* Work order *
Take the records below and set down exactly the lines from the one with "Bürgermeisterin baut ersten" to the one with "Microsoft Dynamics 365 および、", ends included; do not copy the pictures.

* Records for this exercise *
------
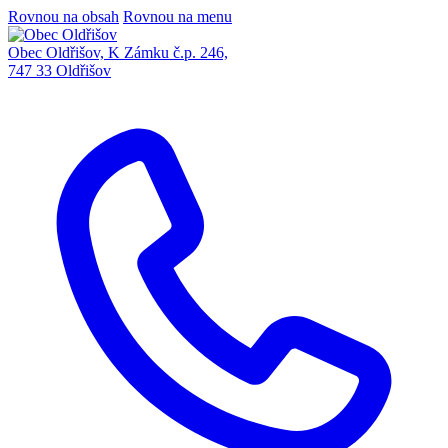
Rovnou na obsah
Rovnou na menu
Obec Oldřišov, K Zámku č.p. 246,
747 33 Oldřišov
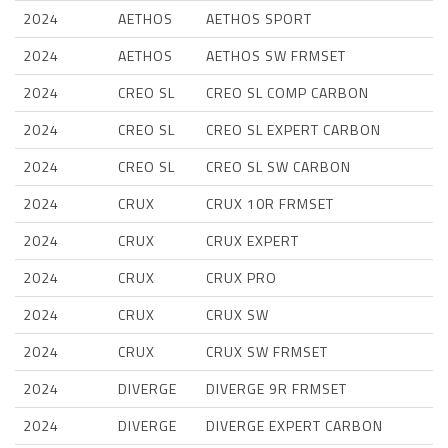
2024
AETHOS
AETHOS SPORT
2024
AETHOS
AETHOS SW FRMSET
2024
CREO SL
CREO SL COMP CARBON
2024
CREO SL
CREO SL EXPERT CARBON
2024
CREO SL
CREO SL SW CARBON
2024
CRUX
CRUX 10R FRMSET
2024
CRUX
CRUX EXPERT
2024
CRUX
CRUX PRO
2024
CRUX
CRUX SW
2024
CRUX
CRUX SW FRMSET
2024
DIVERGE
DIVERGE 9R FRMSET
2024
DIVERGE
DIVERGE EXPERT CARBON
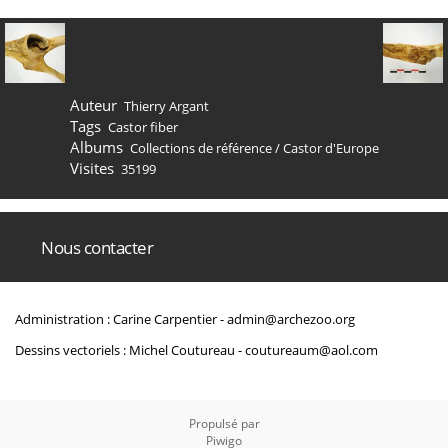
Auteur
Thierry Argant
Tags
Castor fiber
Albums
Collections de référence
/
Castor d'Europe
Visites
35199
Nous contacter
Administration : Carine Carpentier -
admin@archezoo.org
Dessins vectoriels : Michel Coutureau -
coutureaum@aol.com
Propulsé par
Piwigo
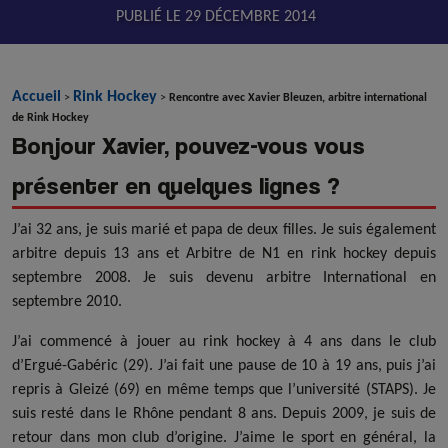
PUBLIÉ LE
29 DÉCEMBRE 2014
Accueil
Rink Hockey
>
>
Rencontre avec Xavier Bleuzen, arbitre international
de Rink Hockey
Bonjour Xavier, pouvez-vous vous
présenter en quelques lignes ?
J’ai 32 ans, je suis marié et papa de deux filles. Je suis également
arbitre depuis 13 ans et Arbitre de N1 en rink hockey depuis
septembre 2008. Je suis devenu arbitre International en
septembre 2010.
J’ai commencé à jouer au rink hockey à 4 ans dans le club
d’Ergué-Gabéric (29). J’ai fait une pause de 10 à 19 ans, puis j’ai
repris à Gleizé (69) en même temps que l’université (STAPS). Je
suis resté dans le Rhône pendant 8 ans. Depuis 2009, je suis de
retour dans mon club d’origine. J’aime le sport en général, la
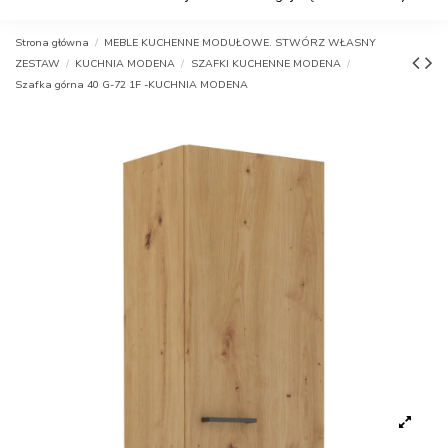
Strona główna
MEBLE KUCHENNE MODUŁOWE. STWÓRZ WŁASNY
ZESTAW
KUCHNIA MODENA
SZAFKI KUCHENNE MODENA
Szafka górna 40 G-72 1F -KUCHNIA MODENA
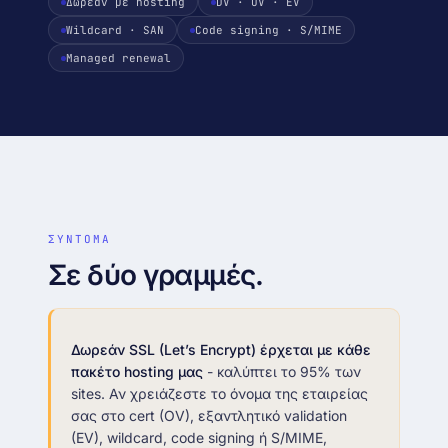
Δωρεάν με hosting
DV · OV · EV
IP · ASN · ISP · reverse DNS
Wildcard · SAN
Code signing · S/MIME
Δωρεάν μεταφορά site
DNS · WHOIS · SSL
Zero-downtime · την κάνουμε εμείς
Managed renewal
records + WHOIS + cert inspector
Looking glass
↗
BGP · traceroute · mtr (AS216285)
ΣΥΝΤΟΜΑ
Σε δύο γραμμές.
Δωρεάν SSL (Let’s Encrypt) έρχεται με κάθε
πακέτο hosting μας
- καλύπτει το 95% των
sites. Αν χρειάζεστε το όνομα της εταιρείας
σας στο cert (OV), εξαντλητικό validation
(EV), wildcard, code signing ή S/MIME,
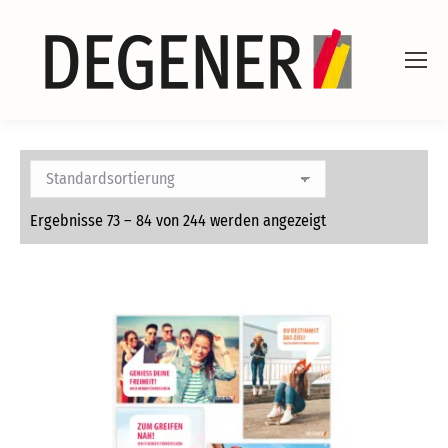
Ergebnisse 73 – 84 von 244 werden angezeigt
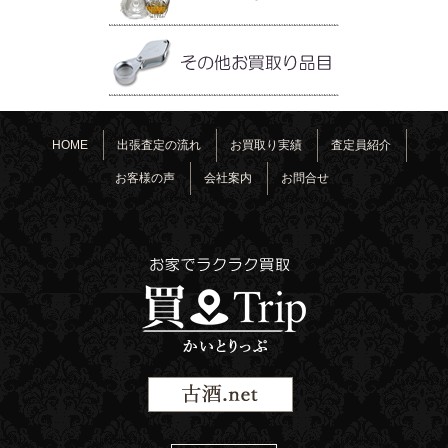
HOME
出張査定の流れ
お買取り実績
査定員紹介
お客様の声
会社案内
お問合せ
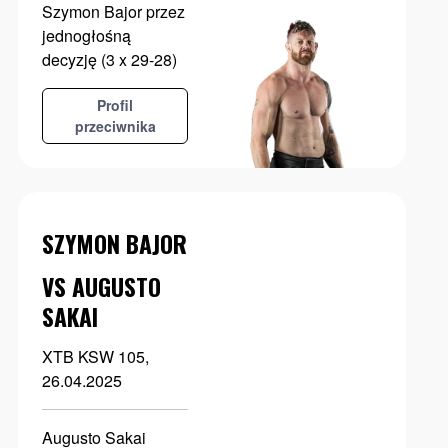
Szymon Bajor przez
jednogłośną
decyzję (3 x 29-28)
Profil
przeciwnika
SZYMON BAJOR
VS AUGUSTO
SAKAI
XTB KSW 105,
26.04.2025
Augusto Sakai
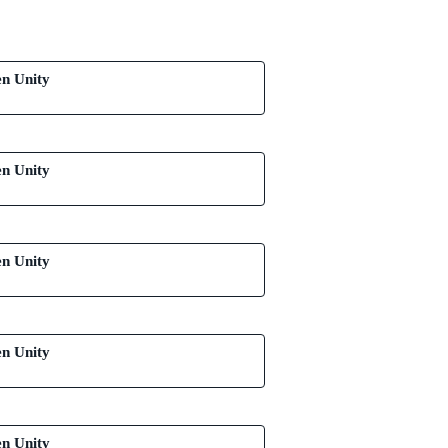
en Unity
en Unity
en Unity
en Unity
en Unity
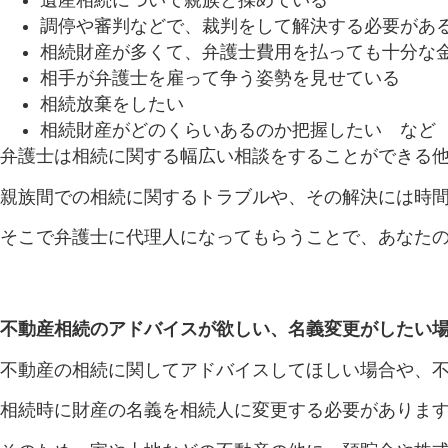
遺産相続について親族と揉めている
調停や審判などで、裁判をして解決する必要があ
相続財産が多くて、弁護士費用を払っても十分な
相手が弁護士を雇って争う姿勢を見せている
相続放棄をしたい
相続財産がどのくらいあるのか把握したい など
弁護士は相続に関する幅広い相談をすることができる
親族間での相続に関するトラブルや、その解決には時
そこで弁護士に代理人になってもらうことで、あなた
不動産相続のアドバイスが欲しい、名義変更がしたい
不動産の相続に関してアドバイスしてほしい場合や、
相続時に財産の名義を相続人に変更する必要がありま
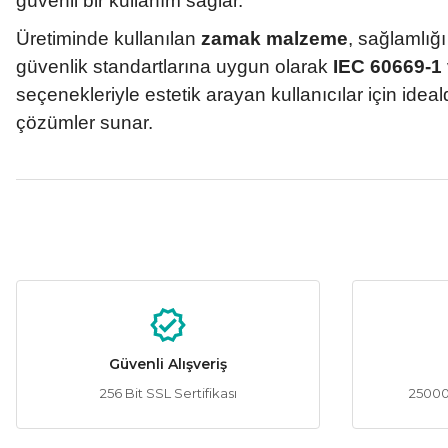
güvenli bir kullanım sağlar.
Üretiminde kullanılan
zamak malzeme
, sağlamlığı
güvenlik standartlarına uygun olarak
IEC 60669-1
seçenekleriyle estetik arayan kullanıcılar için ideal
çözümler sunar.
Bu ürünün fiyat bilgisi, resim, ürün açıklamalarında ve diğer konular
Görüş ve önerileriniz için teşekkür ederiz.
Ürün resmi kalitesiz, bozuk veya görüntülenemiyor.
Ürün açıklamasında eksik bilgiler bulunuyor.
Ürün bilgilerinde hatalar bulunuyor.
Güvenli Alışveriş
Ürün fiyatı diğer sitelerden daha pahalı.
256 Bit SSL Sertifikası
25000 
Bu ürüne benzer farklı alternatifler olmalı.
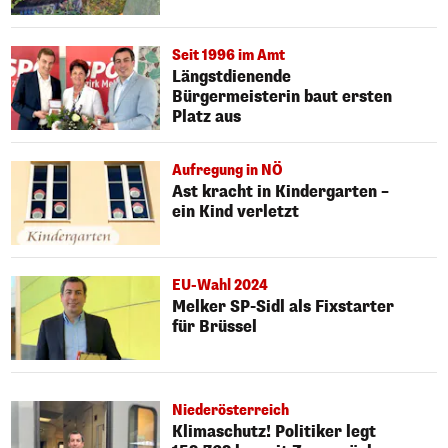
Seit 1996 im Amt
Längstdienende
Bürgermeisterin baut ersten
Platz aus
Aufregung in NÖ
Ast kracht in Kindergarten –
ein Kind verletzt
EU-Wahl 2024
Melker SP-Sidl als Fixstarter
für Brüssel
Niederösterreich
Klimaschutz! Politiker legt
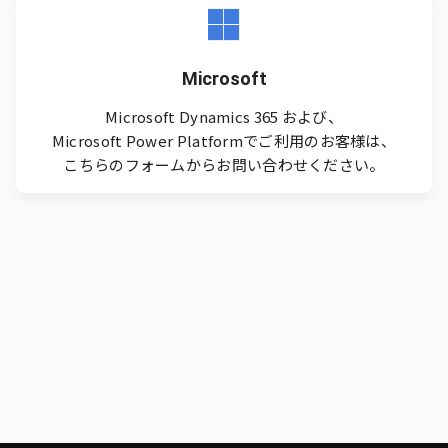
Microsoft
Microsoft Dynamics 365 および、
Microsoft Power Platformでご利用のお客様は、
こちらのフォームからお問い合わせください。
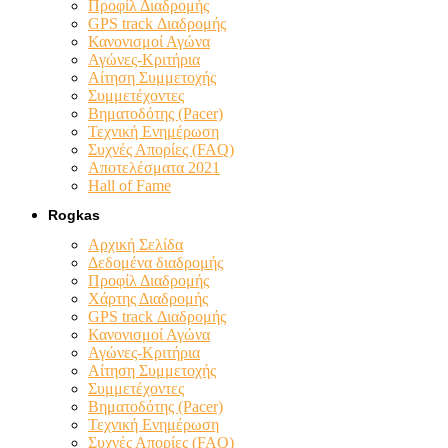
Προφίλ Διαδρομής
GPS track Διαδρομής
Κανονισμοί Αγώνα
Αγώνες-Κριτήρια
Αίτηση Συμμετοχής
Συμμετέχοντες
Βηματοδότης (Pacer)
Τεχνική Ενημέρωση
Συχνές Απορίες (FAQ)
Αποτελέσματα 2021
Hall of Fame
Rogkas
Αρχική Σελίδα
Δεδομένα διαδρομής
Προφίλ Διαδρομής
Χάρτης Διαδρομής
GPS track Διαδρομής
Κανονισμοί Αγώνα
Αγώνες-Κριτήρια
Αίτηση Συμμετοχής
Συμμετέχοντες
Βηματοδότης (Pacer)
Τεχνική Ενημέρωση
Συχνές Απορίες (FAQ)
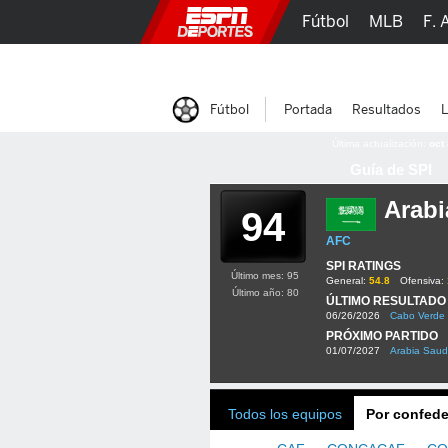
Fútbol
MLB
F. 
Lucha Libre
Olím
Fútbol
Portada
Resultados
L
Última actualización:
oct
Guía de SPI
Arabi
94
AFC
SPI RATINGS
Último mes: 95
General:
54.8
Ofensiva:
Último año: 80
ÚLTIMO RESULTADO
06/26/2026
Cabo Verde
PRÓXIMO PARTIDO
01/07/2027
Arabia Saud
Todos los equipos
Por confede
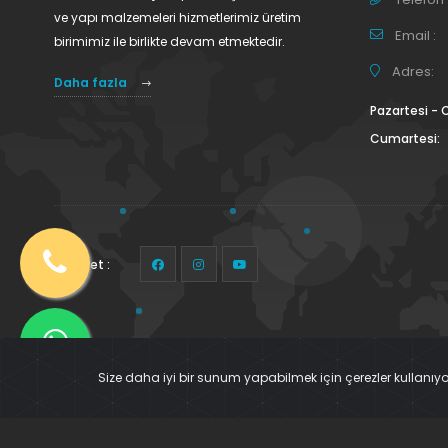
ve yapı malzemeleri hizmetlerimiz üretim
Email :
birimimiz ile birlikte devam etmektedir.
Adres:
Daha fazla
Pazartesi -
Cumartesi:
Takip et :
Size daha iyi bir sunum yapabilmek için çerezler kullanıyor
© WEB TASARIM 2025
KIRIL SOFT
. TÜM HAKLARI SAKLIDIR.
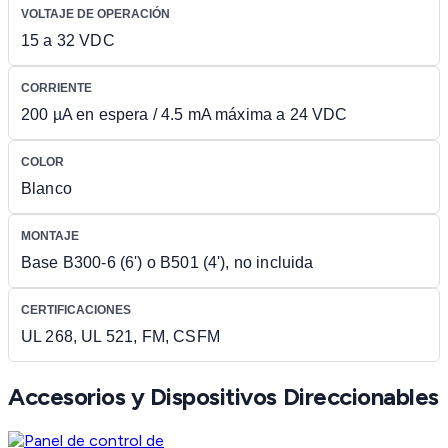
VOLTAJE DE OPERACIÓN
15 a 32 VDC
CORRIENTE
200 µA en espera / 4.5 mA máxima a 24 VDC
COLOR
Blanco
MONTAJE
Base B300-6 (6') o B501 (4'), no incluida
CERTIFICACIONES
UL 268, UL 521, FM, CSFM
Accesorios y Dispositivos Direccionables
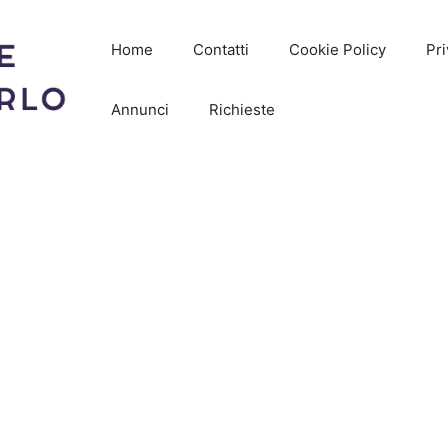
Home
Contatti
Cookie Policy
Pri
Annunci
Richieste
------
* Answer section *
Bürgermeisterin baut ersten
Platz aus
Aufregung in NÖ
Ast kracht in Kindergarten –
ein Kind verletzt
EU-Wahl 2024
Melker SP-Sidl als Fixstarter
für Brüssel
Niederösterreich
Klimaschutz! Politiker legt
Microsoft
Microsoft Dynamics 365 および、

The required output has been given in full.